Monday, June 30, 2008

Wild Child Rose

I first met Rosa Chindensis- alias the Rosa Mutabilis- aka the Butterfly Rose- at Heard’s Country Gardens in Westminster. The petals of this winsome beauty flutter in the slightest breeze.

In rebellion from convention, the five be-petalled blossoms, instead of fading with time, grow bolder. These casually displayed flowers of palest peach, coppery pink, through deep rose- bloom concurrently and in clusters. They appear so lightly attached to the shrub- they look as though they might fly away, like butterflies.

It’s a charming effect. Like when Cinderella’s gown changed colors at the ball in the Disney classic film
Sleeping Beauty.
The first time I was in the presence of the butterfly rose, I was smitten.
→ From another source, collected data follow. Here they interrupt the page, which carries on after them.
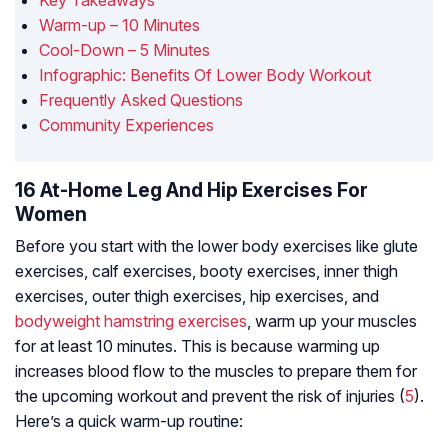
Key Takeaways
Warm-up – 10 Minutes
Cool-Down – 5 Minutes
Infographic: Benefits Of Lower Body Workout
Frequently Asked Questions
Community Experiences
16 At-Home Leg And Hip Exercises For
Women
Before you start with the lower body exercises like glute
exercises, calf exercises, booty exercises, inner thigh
exercises, outer thigh exercises, hip exercises, and
bodyweight hamstring exercises
, warm up your muscles
for at least 10 minutes. This is because warming up
increases blood flow to the muscles to prepare them for
the upcoming workout and prevent the risk of injuries (
5
).
Here’s a quick warm-up routine:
Wandering the path near the shed which sheltered gift items and served as sales office- there was a lightly enchanting scent- my nose hunted for a “rose”- but because I was looking for a more standard- looking variety, I missed the source of the perfume for a few minutes.
It came from two lanky roses, their feet planted “en pointe” at on opposite sides of a metal archway. Their supple arms stretched overhead, curving inward to hold hands in the center. Held in this position by unobtrusive ties, the bend was graceful. The informal blossoms in their range of colors were generously scattered from crown to feet.
Delicate in its appearance- this is a deceptive disguise for this wild child of the rose kingdom. Give it a little shelter and it can grow to 6’x 6’ – even taller in mild areas such as here and in Santa Barbara. Fortunately, it takes well to being whacked to keep it in bounds.

Mine sets at the edge of the lawn. It is the visual divider signaling the crossing point between civilized and bohemian parts of the garden.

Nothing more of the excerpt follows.